**YOUR ASSIGNMENT:**
Read through the data, and wherever a line holds the word "Ngày", write that line out.

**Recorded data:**
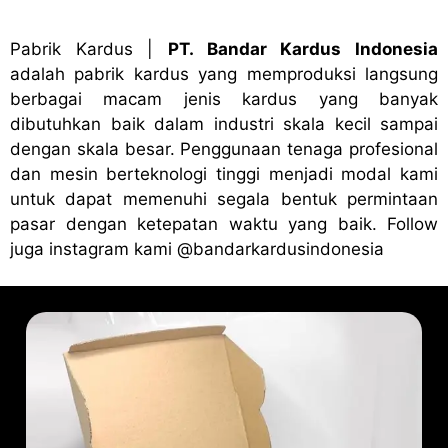
Pabrik Kardus
|
PT. Bandar Kardus Indonesia
adalah pabrik kardus yang memproduksi langsung
berbagai macam jenis kardus yang banyak
dibutuhkan baik dalam industri skala kecil sampai
dengan skala besar. Penggunaan tenaga profesional
dan mesin berteknologi tinggi menjadi modal kami
untuk dapat memenuhi segala bentuk permintaan
pasar dengan ketepatan waktu yang baik. Follow
juga instagram kami
@bandark
ardusindonesia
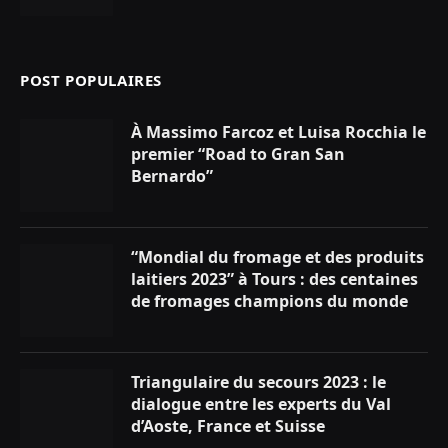
POST POPULAIRES
À Massimo Farcoz et Luisa Rocchia le
premier “Road to Gran San
Bernardo”
“Mondial du fromage et des produits
laitiers 2023” à Tours : des centaines
de fromages champions du monde
Triangulaire du secours 2023 : le
dialogue entre les experts du Val
d’Aoste, France et Suisse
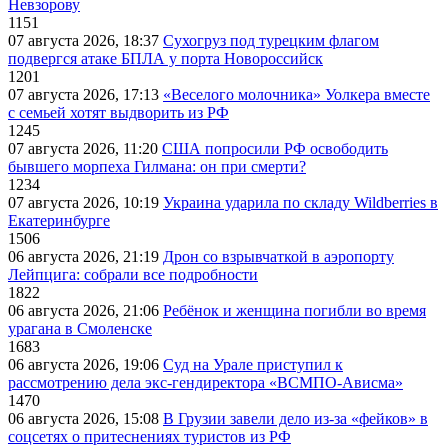
Невзорову
1151
07 августа 2026, 18:37
Сухогруз под турецким флагом
подвергся атаке БПЛА у порта Новороссийск
1201
07 августа 2026, 17:13
«Веселого молочника» Уолкера вместе
с семьей хотят выдворить из РФ
1245
07 августа 2026, 11:20
США попросили РФ освободить
бывшего морпеха Гилмана: он при смерти?
1234
07 августа 2026, 10:19
Украина ударила по складу Wildberries в
Екатеринбурге
1506
06 августа 2026, 21:19
Дрон со взрывчаткой в аэропорту
Лейпцига: собрали все подробности
1822
06 августа 2026, 21:06
Ребёнок и женщина погибли во время
урагана в Смоленске
1683
06 августа 2026, 19:06
Суд на Урале приступил к
рассмотрению дела экс-гендиректора «ВСМПО-Ависма»
1470
06 августа 2026, 15:08
В Грузии завели дело из-за «фейков» в
соцсетях о притеснениях туристов из РФ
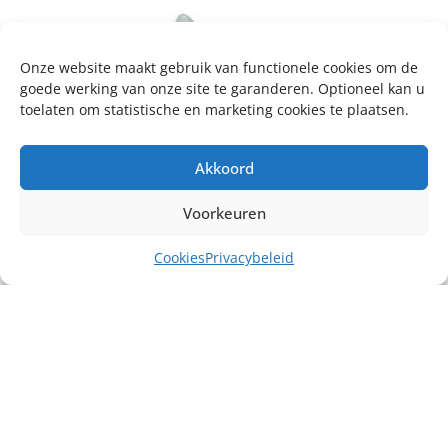
Onze website maakt gebruik van functionele cookies om de
goede werking van onze site te garanderen. Optioneel kan u
toelaten om statistische en marketing cookies te plaatsen.
Akkoord
Voorkeuren
Cookies
Privacybeleid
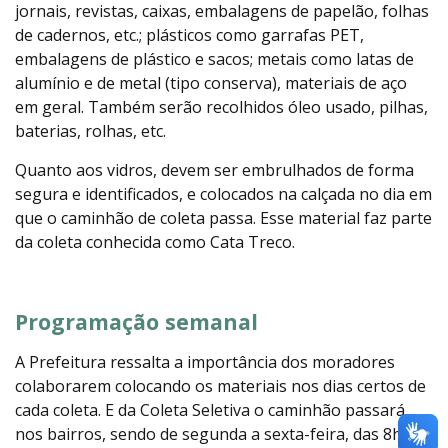
jornais, revistas, caixas, embalagens de papelão, folhas
de cadernos, etc.; plásticos como garrafas PET,
embalagens de plástico e sacos; metais como latas de
alumínio e de metal (tipo conserva), materiais de aço
em geral. Também serão recolhidos óleo usado, pilhas,
baterias, rolhas, etc.
Quanto aos vidros, devem ser embrulhados de forma
segura e identificados, e colocados na calçada no dia em
que o caminhão de coleta passa. Esse material faz parte
da coleta conhecida como Cata Treco.
Programação semanal
A Prefeitura ressalta a importância dos moradores
colaborarem colocando os materiais nos dias certos de
cada coleta. E da Coleta Seletiva o caminhão passará
nos bairros, sendo de segunda a sexta-feira, das 8h às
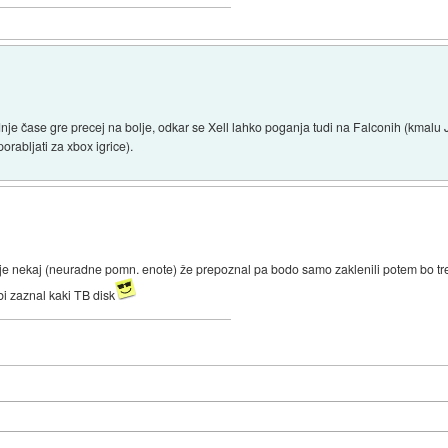
dnje čase gre precej na bolje, odkar se Xell lahko poganja tudi na Falconih (kmalu 
orabljati za xbox igrice).
je nekaj (neuradne pomn. enote) že prepoznal pa bodo samo zaklenili potem bo tr
bi zaznal kaki TB disk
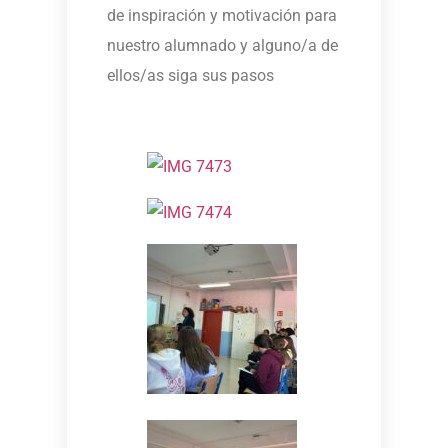
de inspiración y motivación para
nuestro alumnado y alguno/a de
ellos/as siga sus pasos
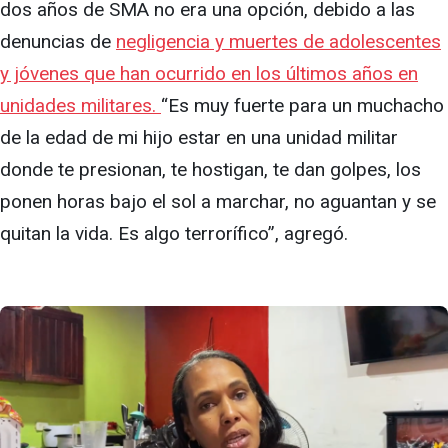
dos años de SMA no era una opción, debido a las
denuncias de
negligencia y muertes de adolescentes
y jóvenes que han ocurrido en los últimos años en
unidades militares.
“Es muy fuerte para un muchacho
de la edad de mi hijo estar en una unidad militar
donde te presionan, te hostigan, te dan golpes, los
ponen horas bajo el sol a marchar, no aguantan y se
quitan la vida. Es algo terrorífico”, agregó.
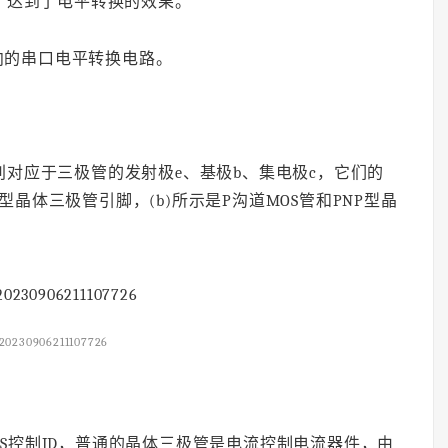
输，达到了电平转换的效果。
向的串口电平转换电路。
别对应于三极管的发射极e、基极b、集电极c，它们的
N型晶体三极管引脚，(b)所示是P沟道MOS管和PNP型晶
20230906211107726
S控制ID，普通的晶体三极管是电流控制电流器件，由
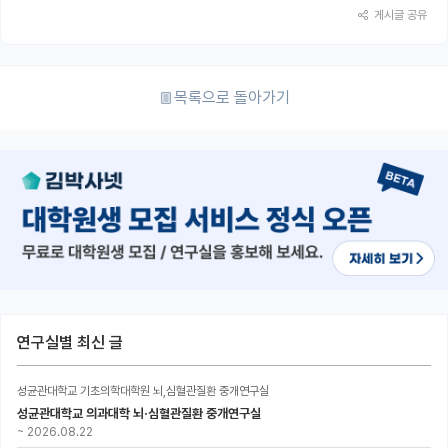
게시글 공유
목록으로 돌아가기
연구실별 최신 글
성균관대학교 기초의학대학원 뇌,심혈관질환 중개연구실
성균관대학교 의과대학 뇌·심혈관질환 중개연구실
~
2026.08.22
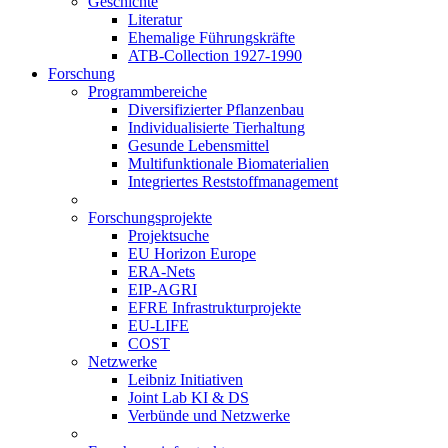
Geschichte
Literatur
Ehemalige Führungskräfte
ATB-Collection 1927-1990
Forschung
Programmbereiche
Diversifizierter Pflanzenbau
Individualisierte Tierhaltung
Gesunde Lebensmittel
Multifunktionale Biomaterialien
Integriertes Reststoffmanagement
Forschungsprojekte
Projektsuche
EU Horizon Europe
ERA-Nets
EIP-AGRI
EFRE Infrastrukturprojekte
EU-LIFE
COST
Netzwerke
Leibniz Initiativen
Joint Lab KI & DS
Verbünde und Netzwerke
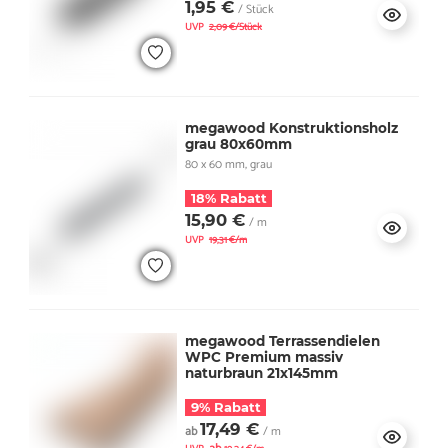
1,95 €
/ Stück
UVP
2,09 €/Stück
megawood Konstruktionsholz
grau 80x60mm
80 x 60 mm, grau
18% Rabatt
15,90 €
/ m
UVP
19,31 €/m
megawood Terrassendielen
WPC Premium massiv
naturbraun 21x145mm
9% Rabatt
17,49 €
ab
/ m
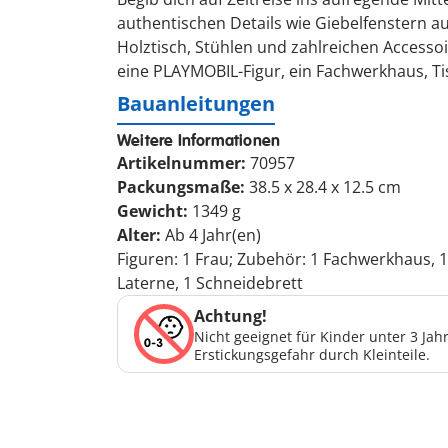
authentischen Details wie Giebelfenstern a
Holztisch, Stühlen und zahlreichen Accessoir
eine PLAYMOBIL-Figur, ein Fachwerkhaus, Tisc
Bauanleitungen
Weitere Informationen
Artikelnummer:
70957
Packungsmaße:
38.5 x 28.4 x 12.5 cm
Gewicht:
1349 g
Alter:
Ab 4 Jahr(en)
Figuren: 1 Frau; Zubehör: 1 Fachwerkhaus, 1 
Laterne, 1 Schneidebrett
Achtung!
Nicht geeignet für Kinder unter 3 Ja
Erstickungsgefahr durch Kleinteile.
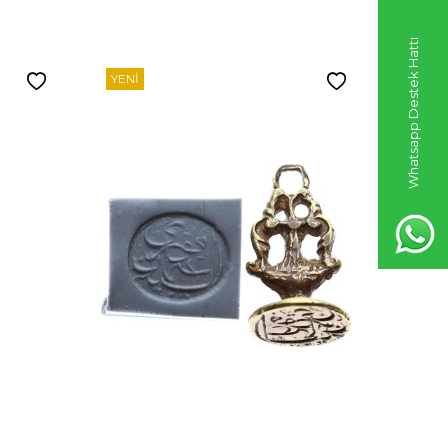
Whatsapp Destek Hattı
YENI
YENI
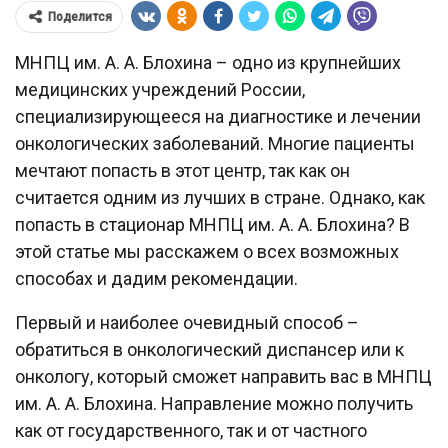
Поделится
МНПЦ им. А. А. Блохина – одно из крупнейших
медицинских учреждений России,
специализирующееся на диагностике и лечении
онкологических заболеваний. Многие пациенты
мечтают попасть в этот центр, так как он
считается одним из лучших в стране. Однако, как
попасть в стационар МНПЦ им. А. А. Блохина? В
этой статье мы расскажем о всех возможных
способах и дадим рекомендации.
Первый и наиболее очевидный способ –
обратиться в онкологический диспансер или к
онкологу, который сможет направить вас в МНПЦ
им. А. А. Блохина. Направление можно получить
как от государственного, так и от частного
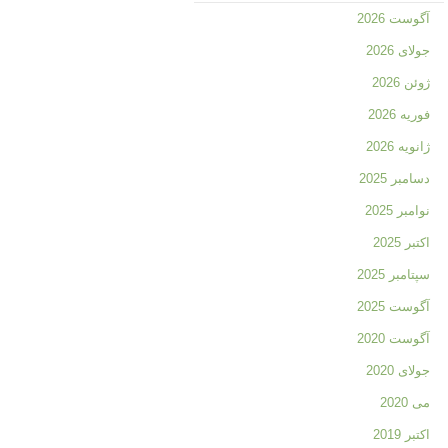
آگوست 2026
جولای 2026
ژوئن 2026
فوریه 2026
ژانویه 2026
دسامبر 2025
نوامبر 2025
اکتبر 2025
سپتامبر 2025
آگوست 2025
آگوست 2020
جولای 2020
می 2020
اکتبر 2019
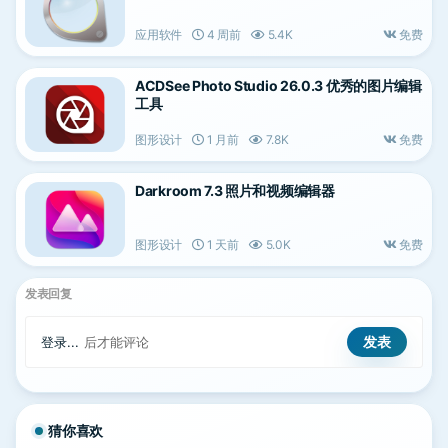
应用软件
4 周前
5.4K
免费
ACDSee Photo Studio 26.0.3 优秀的图片编辑
工具
图形设计
1 月前
7.8K
免费
Darkroom 7.3 照片和视频编辑器
图形设计
1 天前
5.0K
免费
发表回复
登录...
后才能评论
猜你喜欢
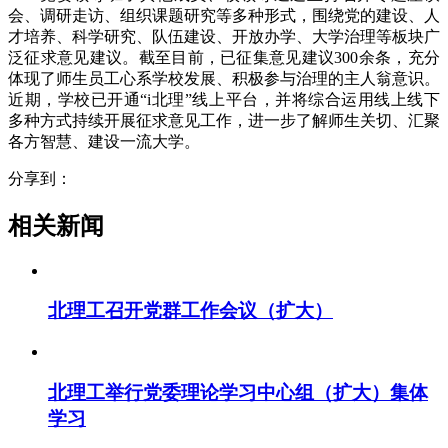
会、调研走访、组织课题研究等多种形式，围绕党的建设、人
才培养、科学研究、队伍建设、开放办学、大学治理等板块广
泛征求意见建议。截至目前，已征集意见建议300余条，充分
体现了师生员工心系学校发展、积极参与治理的主人翁意识。
近期，学校已开通“i北理”线上平台，并将综合运用线上线下
多种方式持续开展征求意见工作，进一步了解师生关切、汇聚
各方智慧、建设一流大学。
分享到：
相关新闻
北理工召开党群工作会议（扩大）
北理工举行党委理论学习中心组（扩大）集体
学习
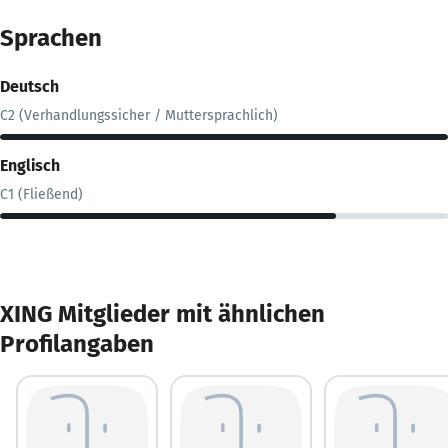
Sprachen
Deutsch
C2 (Verhandlungssicher / Muttersprachlich)
Englisch
C1 (Fließend)
XING Mitglieder mit ähnlichen
Profilangaben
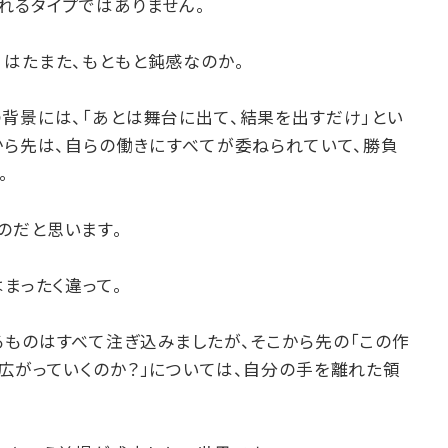
れるタイプではありません。
、はたまた、もともと鈍感なのか。
背景には、「あとは舞台に出て、結果を出すだけ」とい
から先は、自らの働きにすべてが委ねられていて、勝負
。
のだと思います。
はまったく違って。
るものはすべて注ぎ込みましたが、そこから先の「この作
広がっていくのか？」については、自分の手を離れた領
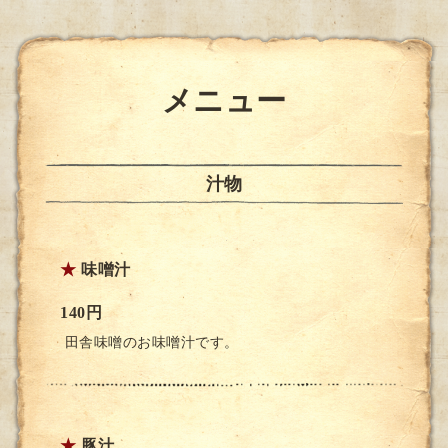
メニュー
汁物
★
味噌汁
140円
田舎味噌のお味噌汁です。
★
豚汁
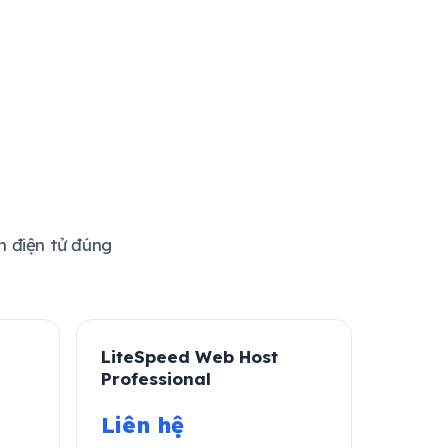
 điện tử đúng
LiteSpeed Web Host
Professional
Liên hệ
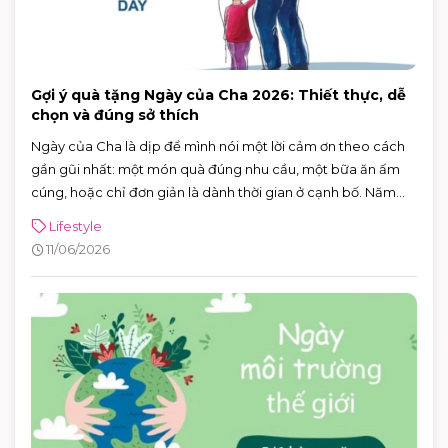
Gợi ý quà tặng Ngày của Cha 2026: Thiết thực, dễ
chọn và đúng sở thích
Ngày của Cha là dịp để mình nói một lời cảm ơn theo cách
gần gũi nhất: một món quà đúng nhu cầu, một bữa ăn ấm
cúng, hoặc chỉ đơn giản là dành thời gian ở cạnh bố. Năm
2026, Ngày của Cha rơi vào Chủ nhật 21/6/2026 (Chủ nhật
Lifestyle
thứ ba của tháng 6) — rất tiện để cả nhà lên lịch đi chơi, mua
11/06/2026
sắm và ăn uống trong một buổi.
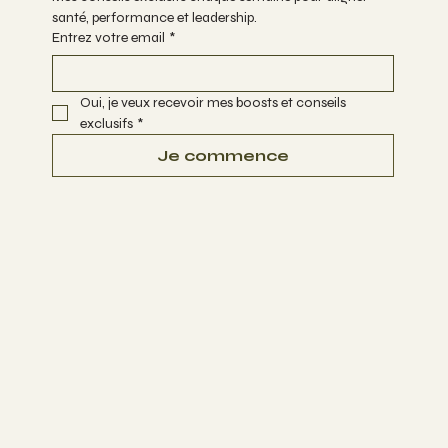
santé, performance et leadership.
Entrez votre email
*
Oui, je veux recevoir mes boosts et conseils 
exclusifs
*
Je commence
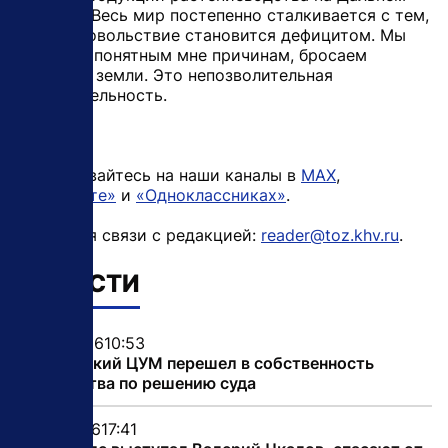
Востоке. Весь мир постепенно сталкивается с тем,
что продовольствие становится дефицитом. Мы
же, по не понятным мне причинам, бросаем
пахотные земли. Это непозволительная
расточительность.
Подписывайтесь на наши каналы в
MAX
,
«ВКонтакте»
и
«Одноклассниках»
.
Почта для связи с редакцией:
reader@toz.khv.ru
.
НОВОСТИ
08.08.2026
10:53
Хабаровский ЦУМ перешел в собственность
государства по решению суда
07.08.2026
17:41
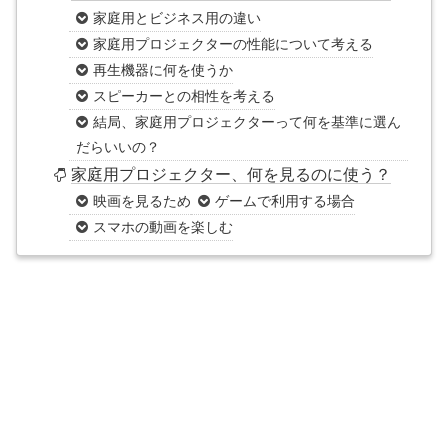
家庭用とビジネス用の違い
家庭用プロジェクターの性能について考える
再生機器に何を使うか
スピーカーとの相性を考える
結局、家庭用プロジェクターって何を基準に選ん
だらいいの？
家庭用プロジェクター、何を見るのに使う？
映画を見るため
ゲームで利用する場合
スマホの動画を楽しむ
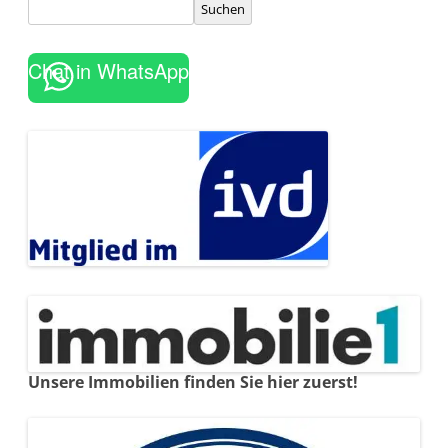
Suchen
Chat in WhatsApp
Unsere Immobilien finden Sie hier zuerst!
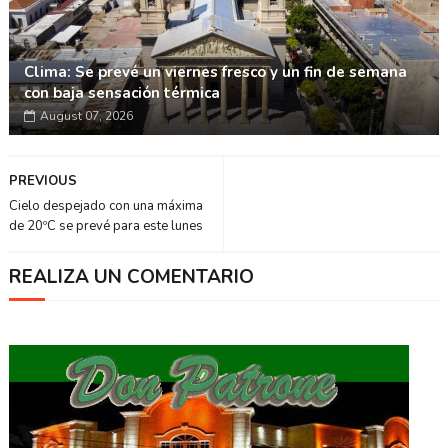
Clima: Se prevé un viernes fresco y un fin de semana
con baja sensación térmica
August 07, 2026
PREVIOUS
Cielo despejado con una máxima
de 20ºC se prevé para este lunes
REALIZA UN COMENTARIO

**TASK RESULT:**
Gợi ý quà tặng Ngày của Cha 2026: Thiết thực, dễ
Ngày của Cha là dịp để mình nói một lời cảm ơn theo cách
2026, Ngày của Cha rơi vào Chủ nhật 21/6/2026 (Chủ nhật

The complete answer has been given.